Neither biomarker test is perfect, however, and there doesn’t always seem to be a direct correlation between the result and an individual patient’s response to anti-PD-1.
Also, test results could change over the lifetime of a tumor or even based on the location from which the tissue sample is taken.
“I think a lot of these tests are helpful but not yet to the point where you would make a patient decision based off of them,” Buchbinder says. “Eventually, there might be some algorithm where you combine all of these factors to help pick immune therapies, but we’re not quite there yet.”
Meanwhile, researchers are in the midst of discovering and testing immune checkpoint proteins beyond CLTA-4 and PD-1/PD-L1. Other targets with drugs in development include IDO, LAG3, KIR and TIM-3. “There are probably two or three dozen different checkpoint pathways, and they are all unique. Some of them act early in the immune response against cancer; some of them act later; some of them act together,” Topalian says. “There is a lot of very interesting scientific research going on and much we still need to learn about how these pathways work.”
Sharpe, who discovered that his cancer responded to one type of checkpoint inhibitor but not another, is a case in point.
Although disappointed with his results in the clinical trial of Yervoy, Sharpe wasted little time feeling sorry for himself and began looking into a plan B. In April 2013, he joined a clinical trial of then-experimental Keytruda. By July, his follow-up CT scans showed that the overall tumor size had shrunk 30 percent, and more than half of the tumors from his last scan were no longer seen. After remaining on Keytruda for years, Sharpe received his last dose in August 2017 and is now considered cancer-free.

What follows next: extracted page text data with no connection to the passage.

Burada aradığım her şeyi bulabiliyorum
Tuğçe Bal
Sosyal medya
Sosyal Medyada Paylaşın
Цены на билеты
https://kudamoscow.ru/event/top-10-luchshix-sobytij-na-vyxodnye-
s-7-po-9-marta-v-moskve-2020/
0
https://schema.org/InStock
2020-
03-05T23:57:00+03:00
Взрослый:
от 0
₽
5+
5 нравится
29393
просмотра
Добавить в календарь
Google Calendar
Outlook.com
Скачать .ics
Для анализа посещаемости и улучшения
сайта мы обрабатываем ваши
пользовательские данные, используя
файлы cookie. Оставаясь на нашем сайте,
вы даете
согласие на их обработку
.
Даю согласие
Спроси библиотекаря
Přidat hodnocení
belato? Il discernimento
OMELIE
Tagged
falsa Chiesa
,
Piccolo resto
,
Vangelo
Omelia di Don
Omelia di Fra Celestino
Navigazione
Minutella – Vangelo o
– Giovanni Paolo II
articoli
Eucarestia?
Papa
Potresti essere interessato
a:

Sharpe, who doesn’t recall his tumor ever being tested for PD-L1 expression, is not certain why Keytruda worked for him when Yervoy didn’t. One possibility he discussed with doctors is that Keytruda reinforced the tumor-infiltrating lymphocytes that remained in his system from the first trial.

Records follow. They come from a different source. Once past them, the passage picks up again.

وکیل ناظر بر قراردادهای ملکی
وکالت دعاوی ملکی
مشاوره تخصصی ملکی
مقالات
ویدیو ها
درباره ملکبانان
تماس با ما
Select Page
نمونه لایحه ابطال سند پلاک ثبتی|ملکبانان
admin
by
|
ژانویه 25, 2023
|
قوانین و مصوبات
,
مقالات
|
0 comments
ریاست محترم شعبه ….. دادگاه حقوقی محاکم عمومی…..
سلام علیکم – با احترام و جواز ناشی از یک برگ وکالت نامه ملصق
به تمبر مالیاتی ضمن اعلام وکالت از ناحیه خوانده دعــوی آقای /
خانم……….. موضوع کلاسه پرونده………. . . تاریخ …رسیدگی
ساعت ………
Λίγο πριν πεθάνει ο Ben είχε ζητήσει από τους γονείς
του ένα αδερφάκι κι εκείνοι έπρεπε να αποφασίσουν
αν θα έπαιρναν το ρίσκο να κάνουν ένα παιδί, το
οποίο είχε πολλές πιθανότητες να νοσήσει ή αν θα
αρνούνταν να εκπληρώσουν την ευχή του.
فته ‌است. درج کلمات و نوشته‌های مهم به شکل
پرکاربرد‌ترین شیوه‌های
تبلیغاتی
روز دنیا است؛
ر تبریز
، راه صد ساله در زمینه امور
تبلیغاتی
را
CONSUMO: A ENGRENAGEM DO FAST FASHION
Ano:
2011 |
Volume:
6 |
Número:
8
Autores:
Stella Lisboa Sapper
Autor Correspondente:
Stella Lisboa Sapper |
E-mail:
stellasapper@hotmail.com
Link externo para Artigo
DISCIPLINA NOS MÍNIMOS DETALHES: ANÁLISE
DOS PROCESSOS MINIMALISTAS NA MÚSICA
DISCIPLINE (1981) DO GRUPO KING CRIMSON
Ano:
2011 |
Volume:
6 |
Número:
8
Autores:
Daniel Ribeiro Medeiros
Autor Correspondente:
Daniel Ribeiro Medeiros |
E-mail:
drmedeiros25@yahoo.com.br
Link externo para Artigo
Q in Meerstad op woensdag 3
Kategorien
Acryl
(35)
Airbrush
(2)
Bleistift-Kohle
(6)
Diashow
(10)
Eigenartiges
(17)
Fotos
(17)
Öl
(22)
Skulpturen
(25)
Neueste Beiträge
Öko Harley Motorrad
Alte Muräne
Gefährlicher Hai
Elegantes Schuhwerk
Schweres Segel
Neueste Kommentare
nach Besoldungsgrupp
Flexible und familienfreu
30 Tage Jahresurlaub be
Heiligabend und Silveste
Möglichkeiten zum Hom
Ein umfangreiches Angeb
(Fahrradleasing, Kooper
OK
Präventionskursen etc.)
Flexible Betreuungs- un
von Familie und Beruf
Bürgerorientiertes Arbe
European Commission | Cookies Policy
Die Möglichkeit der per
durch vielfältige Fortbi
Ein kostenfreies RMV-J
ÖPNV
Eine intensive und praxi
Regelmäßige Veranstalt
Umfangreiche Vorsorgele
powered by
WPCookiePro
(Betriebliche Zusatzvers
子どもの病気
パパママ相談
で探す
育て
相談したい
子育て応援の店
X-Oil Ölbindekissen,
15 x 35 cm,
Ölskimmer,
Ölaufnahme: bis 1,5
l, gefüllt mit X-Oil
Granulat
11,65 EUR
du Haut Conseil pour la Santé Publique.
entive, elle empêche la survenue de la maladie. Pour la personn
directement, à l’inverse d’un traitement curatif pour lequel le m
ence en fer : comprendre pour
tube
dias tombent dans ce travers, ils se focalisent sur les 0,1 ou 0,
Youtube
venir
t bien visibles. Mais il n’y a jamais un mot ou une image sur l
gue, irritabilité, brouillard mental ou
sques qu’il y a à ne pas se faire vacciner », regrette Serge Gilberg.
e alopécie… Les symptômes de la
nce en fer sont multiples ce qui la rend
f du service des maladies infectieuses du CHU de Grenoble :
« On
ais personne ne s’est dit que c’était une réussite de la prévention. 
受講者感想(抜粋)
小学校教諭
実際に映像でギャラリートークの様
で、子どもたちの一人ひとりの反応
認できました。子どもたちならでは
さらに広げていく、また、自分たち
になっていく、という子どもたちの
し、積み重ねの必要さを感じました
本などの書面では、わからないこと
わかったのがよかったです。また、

He may never have a definitive understanding of why, but Sharpe credits his survival to the Keytruda clinical trial and feels extremely fortunate that he was eligible to participate. Still, his journey isn’t over, and he now dedicates much of his life to helping other patients educate themselves about cancer. He has written 200 posts detailing his battle with melanoma for a Philly.com blog called Patient #1 and serves as a patient expert consultant to the biopharma and clinical research industries.
“When my first oncologist told me I had less than two years to live, it really gave me the motivation to look at the pictures of my two young children and say, ‘That’s not good enough for me,’” Sharpe says. “People are going to live long, happy, healthy lives because immunotherapy and checkpoint inhibitors were able to activate their immune systems to fight cancers that would have otherwise killed them.”